Saturday, November 24, 2012

The Dance of Light


There is a certain beauty to the incidental, unconsidered cell phone picture.  Their interest lies in all of the elements that the photographer traditionally attempts to avoid, the shafts of light invading the field, the broad circles of subtle color superimposed over the subject, the irregular distortions of the outline of an illuminated light bulb, its edges separating into distinct bands of white, yellow and orange.  If we can forget, for a moment, about our accumulated standards of photography, everything we've been taught about what makes a "bad" picture, then these images become captivating studies of the phenomenon of light.  


These are quick reference shots sent by the curator of a venue that we will be showing at in Los Angeles in December.  I am so tempted to just print these 40" x 60" on fine cotton rag paper, hang them on the walls that they depict and call it a day.

Saturday, November 3, 2012

New Revisionism

"Adrian Texas. Jul 22th. 1909.  Dear friend:- I will anser your postal now Papa is going in to town so I will have to hurry. From your From your friend marion" Adressed to Miss. Mabel miller, Chatfield Ohio RR#2

I started with a bottle of white-out.  I have this idea of a perfect white plane of unknown dimensions, discovered just under the surface of the soil, as if everything above it was just an elaborate set, staged for the illusion of life. A farmer unearths it in his field. He is horrified by its incomprehensibility.

The old postcard of Panhandle Wheat seemed a good backdrop for a study along these lines. I read the back and hesitated. Can I alter this object, this piece of history, or is it too valuable? 1909. According to Wikipedia, this was the year that the Chicago, Rock Island and Gulf Railway was completed in Adrion, Texas and also the year that the American-Canadian Land and Townsite Co. began attracting prospective farmers to the area.  Probably Marion had just arrived by train to the newly established community with her family to take advantage of the nascent Texas wheat boom and she was probably writing to a friend she had just left behind back in Ohio.  The treeless expanse of the Texas Panhandle must have seemed quite a contrast to a girl growing up in the fertile midwest.

But despite, or perhaps because of its resonance, I did want to alter this object. I remembered that I had only paid two dollars for it at an antique store.  Certainly if that was all it was worth, there was no harm in changing it, even if it was a hundred and three years old.  This is how I justified it anyway, knowing that if I thought about it much further I might talk myself out of it.
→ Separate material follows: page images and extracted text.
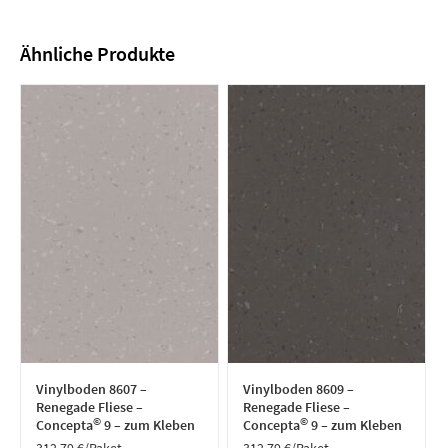
Ähnliche Produkte
Vinylboden 8607 –
Vinylboden 8609 –
Renegade Fliese –
Renegade Fliese –
©
©
Concepta
9 – zum Kleben
Concepta
9 – zum Kleben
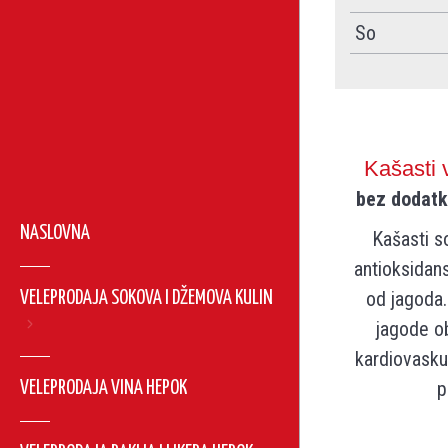
So
Kašasti
bez dodatk
NASLOVNA
Kašasti s
antioksidans
od jagoda.
VELEPRODAJA SOKOVA I DŽEMOVA KULIN
jagode ob
kardiovaskul
p
VELEPRODAJA VINA HEPOK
I thought perhaps I should pencil out the area that I was going to paint, but the lead didn't show up well on the dark foreground, so I started searching through my drawer for a white pencil. I found one that looked to be a bit off-white, but after trying it out I realized that it was actually a sharpenable eraser. So much the better, for the eraser offered a surprising amount of control. Soon my subterranean white plane became more of a white cloud hovering just above the surface. It emerges ominously from just off camera into an otherwise clear day. Is this a foreshadow of the massive dust storms that were to devastate the panhandle in years to come? Where was Marion in 1931 when drought hit the plains and  the over-tilled earth began to blow and the "black blizzards" began? Was she still in Adrian, Texas on Black Sunday when high winds blacked out the sun removing 300 million tons of topsoil from the prairie, burying houses in giant drifts in its wake? How she must have longed then to be back in Ohio with her old friend Mabel.